» Exercise requirements:
Everything from the line containing "Small (1-3%" to the close of the listing below should be retyped exactly, and nothing before it.
····················
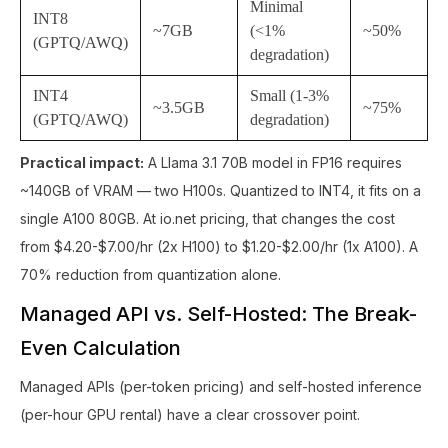
Minimal
INT8
~7GB
(<1%
~50%
(GPTQ/AWQ)
degradation)
INT4
Small (1-3%
~3.5GB
~75%
(GPTQ/AWQ)
degradation)
Practical impact:
A Llama 3.1 70B model in FP16 requires
~140GB of VRAM — two H100s. Quantized to INT4, it fits on a
single A100 80GB. At io.net pricing, that changes the cost
from $4.20-$7.00/hr (2x H100) to $1.20-$2.00/hr (1x A100). A
70% reduction from quantization alone.
Managed API vs. Self-Hosted: The Break-
Even Calculation
Managed APIs (per-token pricing) and self-hosted inference
(per-hour GPU rental) have a clear crossover point.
····················
» Result below:
Small (1-3%
~3.5GB
~75%
(GPTQ/AWQ)
degradation)
Practical impact:
A Llama 3.1 70B model in FP16 requires
~140GB of VRAM — two H100s. Quantized to INT4, it fits on a
single A100 80GB. At io.net pricing, that changes the cost
from $4.20-$7.00/hr (2x H100) to $1.20-$2.00/hr (1x A100). A
70% reduction from quantization alone.
Managed API vs. Self-Hosted: The Break-
Even Calculation
Managed APIs (per-token pricing) and self-hosted inference
(per-hour GPU rental) have a clear crossover point.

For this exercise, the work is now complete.